A more succinct group object diagram (all axioms in one connected diagram), questions about its properties...
Solution 1:
Group theory is algebraic, which means that it is a Lawvere Theory. This essentially means that the category of groups is precisely given by the functor category $[D,Set]_{\text{f.p.p.}}$ of finite product preserving functors, where $D$ is the diagram you have written. In particular, the functors must preserve the terminal object and products.
Solution 2:
The answer to the first question is no. To see this more clearly, note that asserting that a morphism is of the form, say, $m\times\mathrm{id}$, means 1) that the codomain is equipped with two projection maps, which composed with the given morphism yield $m$ and $\mathrm{id}$, and 2) that the two projection maps form a limiting cone (or rather, are supposed to be sent to a limiting cone; a diagram in which certain cones are supposed to be sent to limiting cones is known as a sketch). Thus, your diagram is strictly speaking incomplete: in full detail, it would include the projection morphisms that define the product structures, and the prescriptions of the corresponding compositions with them.
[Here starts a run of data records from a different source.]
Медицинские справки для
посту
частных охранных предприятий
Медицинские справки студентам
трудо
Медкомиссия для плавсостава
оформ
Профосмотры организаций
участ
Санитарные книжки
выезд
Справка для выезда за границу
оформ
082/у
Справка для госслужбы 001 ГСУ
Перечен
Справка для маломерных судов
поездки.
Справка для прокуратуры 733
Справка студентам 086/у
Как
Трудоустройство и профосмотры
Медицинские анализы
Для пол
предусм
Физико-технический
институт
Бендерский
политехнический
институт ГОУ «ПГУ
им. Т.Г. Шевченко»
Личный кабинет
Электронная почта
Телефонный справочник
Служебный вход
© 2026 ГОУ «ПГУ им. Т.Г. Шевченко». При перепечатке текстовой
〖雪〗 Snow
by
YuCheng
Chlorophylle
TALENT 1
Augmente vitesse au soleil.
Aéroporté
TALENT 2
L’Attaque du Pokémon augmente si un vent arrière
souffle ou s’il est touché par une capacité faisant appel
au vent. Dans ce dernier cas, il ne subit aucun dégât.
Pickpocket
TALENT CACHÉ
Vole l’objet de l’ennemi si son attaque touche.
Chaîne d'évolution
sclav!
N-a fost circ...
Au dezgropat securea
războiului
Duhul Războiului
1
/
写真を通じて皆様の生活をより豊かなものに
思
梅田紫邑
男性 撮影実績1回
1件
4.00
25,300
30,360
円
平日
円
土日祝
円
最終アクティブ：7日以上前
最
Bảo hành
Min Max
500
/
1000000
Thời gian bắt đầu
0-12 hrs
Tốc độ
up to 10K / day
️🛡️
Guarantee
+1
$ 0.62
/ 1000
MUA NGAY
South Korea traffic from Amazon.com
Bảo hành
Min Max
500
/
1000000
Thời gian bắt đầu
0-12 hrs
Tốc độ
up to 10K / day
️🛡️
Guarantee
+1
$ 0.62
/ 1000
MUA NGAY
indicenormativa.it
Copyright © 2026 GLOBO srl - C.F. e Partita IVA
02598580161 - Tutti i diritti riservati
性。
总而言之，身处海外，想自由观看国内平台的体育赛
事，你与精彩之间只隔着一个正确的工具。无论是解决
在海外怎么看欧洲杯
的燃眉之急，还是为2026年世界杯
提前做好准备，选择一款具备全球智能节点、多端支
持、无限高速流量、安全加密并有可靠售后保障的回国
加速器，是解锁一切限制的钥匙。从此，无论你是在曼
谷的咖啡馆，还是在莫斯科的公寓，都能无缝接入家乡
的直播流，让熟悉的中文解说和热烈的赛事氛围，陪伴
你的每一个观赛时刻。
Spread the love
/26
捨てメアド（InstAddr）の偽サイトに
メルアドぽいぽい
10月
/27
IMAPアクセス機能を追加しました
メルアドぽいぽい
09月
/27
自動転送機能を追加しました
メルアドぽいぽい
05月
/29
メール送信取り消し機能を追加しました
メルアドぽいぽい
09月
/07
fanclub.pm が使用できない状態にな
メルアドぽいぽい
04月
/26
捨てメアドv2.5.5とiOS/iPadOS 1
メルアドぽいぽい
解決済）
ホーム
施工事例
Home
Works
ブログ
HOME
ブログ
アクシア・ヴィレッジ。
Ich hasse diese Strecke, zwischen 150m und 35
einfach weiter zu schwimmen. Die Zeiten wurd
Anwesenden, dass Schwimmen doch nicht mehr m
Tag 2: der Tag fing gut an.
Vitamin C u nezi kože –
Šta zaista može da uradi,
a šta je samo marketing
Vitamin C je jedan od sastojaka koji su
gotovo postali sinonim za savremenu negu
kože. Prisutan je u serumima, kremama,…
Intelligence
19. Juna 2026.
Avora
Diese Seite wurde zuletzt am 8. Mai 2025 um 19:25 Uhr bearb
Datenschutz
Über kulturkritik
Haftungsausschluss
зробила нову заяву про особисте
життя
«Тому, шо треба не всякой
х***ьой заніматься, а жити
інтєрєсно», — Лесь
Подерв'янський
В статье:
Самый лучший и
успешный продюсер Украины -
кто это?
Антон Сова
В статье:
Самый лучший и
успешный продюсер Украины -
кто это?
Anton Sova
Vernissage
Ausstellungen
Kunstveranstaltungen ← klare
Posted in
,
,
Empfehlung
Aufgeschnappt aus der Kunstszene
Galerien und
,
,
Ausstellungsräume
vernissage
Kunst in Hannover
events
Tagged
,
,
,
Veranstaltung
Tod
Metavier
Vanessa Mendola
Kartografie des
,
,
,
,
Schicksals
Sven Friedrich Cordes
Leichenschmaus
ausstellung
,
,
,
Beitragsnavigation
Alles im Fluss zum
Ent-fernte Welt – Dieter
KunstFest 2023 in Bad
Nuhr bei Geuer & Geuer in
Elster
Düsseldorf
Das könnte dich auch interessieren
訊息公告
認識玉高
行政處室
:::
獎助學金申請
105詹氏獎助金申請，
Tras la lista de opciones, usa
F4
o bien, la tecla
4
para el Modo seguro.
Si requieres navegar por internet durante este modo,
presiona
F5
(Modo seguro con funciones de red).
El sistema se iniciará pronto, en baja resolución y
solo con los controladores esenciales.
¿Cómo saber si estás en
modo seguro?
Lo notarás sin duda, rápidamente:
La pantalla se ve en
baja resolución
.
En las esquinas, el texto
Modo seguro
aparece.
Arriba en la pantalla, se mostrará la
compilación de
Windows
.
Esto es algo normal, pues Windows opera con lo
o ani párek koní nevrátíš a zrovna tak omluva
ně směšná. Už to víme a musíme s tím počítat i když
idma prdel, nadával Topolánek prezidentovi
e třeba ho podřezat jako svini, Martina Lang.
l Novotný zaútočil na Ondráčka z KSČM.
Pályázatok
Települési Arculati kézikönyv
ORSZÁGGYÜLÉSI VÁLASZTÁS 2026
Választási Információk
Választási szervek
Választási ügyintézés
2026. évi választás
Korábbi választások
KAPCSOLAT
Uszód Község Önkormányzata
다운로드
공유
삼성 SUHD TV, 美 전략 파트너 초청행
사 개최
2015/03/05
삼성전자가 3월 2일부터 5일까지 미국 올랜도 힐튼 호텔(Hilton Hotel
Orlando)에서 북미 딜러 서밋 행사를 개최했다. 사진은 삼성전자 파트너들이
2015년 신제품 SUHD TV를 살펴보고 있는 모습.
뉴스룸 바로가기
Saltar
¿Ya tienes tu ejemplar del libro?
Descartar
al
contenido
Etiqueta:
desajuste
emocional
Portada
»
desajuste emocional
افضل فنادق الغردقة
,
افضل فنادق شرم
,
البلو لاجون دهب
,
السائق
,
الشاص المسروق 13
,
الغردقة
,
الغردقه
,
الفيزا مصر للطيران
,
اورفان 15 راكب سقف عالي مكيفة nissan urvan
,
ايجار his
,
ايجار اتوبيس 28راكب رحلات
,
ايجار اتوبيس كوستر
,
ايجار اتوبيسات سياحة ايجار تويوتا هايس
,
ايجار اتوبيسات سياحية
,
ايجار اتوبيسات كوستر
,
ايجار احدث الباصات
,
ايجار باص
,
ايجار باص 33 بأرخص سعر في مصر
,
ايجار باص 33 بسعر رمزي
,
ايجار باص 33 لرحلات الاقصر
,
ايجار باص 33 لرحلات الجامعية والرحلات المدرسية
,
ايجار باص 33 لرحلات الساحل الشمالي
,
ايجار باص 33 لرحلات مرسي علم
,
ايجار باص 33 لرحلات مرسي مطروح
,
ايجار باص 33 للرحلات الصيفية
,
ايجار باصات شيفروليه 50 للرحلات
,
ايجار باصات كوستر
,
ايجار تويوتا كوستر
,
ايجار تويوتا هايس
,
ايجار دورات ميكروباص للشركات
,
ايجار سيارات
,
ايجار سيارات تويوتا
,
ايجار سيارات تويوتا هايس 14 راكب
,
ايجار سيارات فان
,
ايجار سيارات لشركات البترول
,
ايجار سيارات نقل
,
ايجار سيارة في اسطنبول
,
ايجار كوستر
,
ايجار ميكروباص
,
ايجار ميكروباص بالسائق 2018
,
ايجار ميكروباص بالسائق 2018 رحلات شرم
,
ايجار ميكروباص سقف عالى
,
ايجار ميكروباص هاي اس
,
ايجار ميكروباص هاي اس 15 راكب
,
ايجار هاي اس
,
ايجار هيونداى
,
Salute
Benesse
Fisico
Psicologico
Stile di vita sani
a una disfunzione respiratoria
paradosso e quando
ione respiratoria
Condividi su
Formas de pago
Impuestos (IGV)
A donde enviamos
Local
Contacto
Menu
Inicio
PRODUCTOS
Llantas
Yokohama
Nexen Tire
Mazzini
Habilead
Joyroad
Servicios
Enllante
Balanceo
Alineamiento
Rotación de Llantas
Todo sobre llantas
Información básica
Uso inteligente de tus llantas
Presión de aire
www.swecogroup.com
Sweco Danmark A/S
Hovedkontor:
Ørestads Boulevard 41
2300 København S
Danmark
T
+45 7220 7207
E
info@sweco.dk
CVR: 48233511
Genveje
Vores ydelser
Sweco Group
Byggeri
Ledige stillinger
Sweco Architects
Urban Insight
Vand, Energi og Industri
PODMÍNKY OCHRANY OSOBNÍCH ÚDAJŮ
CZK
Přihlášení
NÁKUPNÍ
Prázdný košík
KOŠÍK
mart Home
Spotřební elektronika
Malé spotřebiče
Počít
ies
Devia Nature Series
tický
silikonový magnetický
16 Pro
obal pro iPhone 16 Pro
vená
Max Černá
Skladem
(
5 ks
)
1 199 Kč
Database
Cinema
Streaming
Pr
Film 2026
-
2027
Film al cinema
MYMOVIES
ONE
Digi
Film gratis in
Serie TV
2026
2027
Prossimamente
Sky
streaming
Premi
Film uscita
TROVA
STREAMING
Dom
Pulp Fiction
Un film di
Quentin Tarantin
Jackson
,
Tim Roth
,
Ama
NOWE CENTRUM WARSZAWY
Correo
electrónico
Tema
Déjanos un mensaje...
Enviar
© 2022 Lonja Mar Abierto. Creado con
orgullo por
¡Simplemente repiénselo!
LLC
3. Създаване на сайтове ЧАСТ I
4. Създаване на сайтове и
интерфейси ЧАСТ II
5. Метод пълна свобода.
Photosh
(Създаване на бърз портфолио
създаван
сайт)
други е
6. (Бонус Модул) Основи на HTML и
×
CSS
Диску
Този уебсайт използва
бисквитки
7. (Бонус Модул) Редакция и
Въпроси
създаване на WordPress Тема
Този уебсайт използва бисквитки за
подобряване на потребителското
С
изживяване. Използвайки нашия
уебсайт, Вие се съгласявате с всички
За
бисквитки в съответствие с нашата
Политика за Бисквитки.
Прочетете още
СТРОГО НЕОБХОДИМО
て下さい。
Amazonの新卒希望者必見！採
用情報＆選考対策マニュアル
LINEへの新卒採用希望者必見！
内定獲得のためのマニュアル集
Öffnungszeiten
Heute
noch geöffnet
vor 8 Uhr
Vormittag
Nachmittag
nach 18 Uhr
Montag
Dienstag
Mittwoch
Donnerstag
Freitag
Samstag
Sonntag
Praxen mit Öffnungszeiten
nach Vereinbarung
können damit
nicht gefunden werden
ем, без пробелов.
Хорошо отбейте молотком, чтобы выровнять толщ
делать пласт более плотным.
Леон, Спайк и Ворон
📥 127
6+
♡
The answer to the second question is also no. This is because the commutative square looks like a cone (with vertex $G^3$) over a diagram ($G^2\xrightarrow mG\xleftarrow mG^2$). Then a cone over the outer square, considered as a given cone over a diagram, is the same data as a cone over that diagram that factors through the given cone. Consequently, the limiting cone over the outer square is simply the cone with vertex the upper-right corner of the square (the vertex of the square considered a sa cone), with the identity map to itself and the rest of the square's morphisms (morphisms in the diagram) to the other objects. More generally, any cofiltered diagram (any pair of morphism $B\to D\leftarrow C$ in the diagram can be completed to a commutative square by morphisms $B\leftarrow A\to C$, and any parallel pair of morphisms $B\to C$, $B\to C$, can be completed to a fork by a morphism $A\to B$) that is finite looks like a cone over a diagram, hence has a limit given by the vertex of that cone.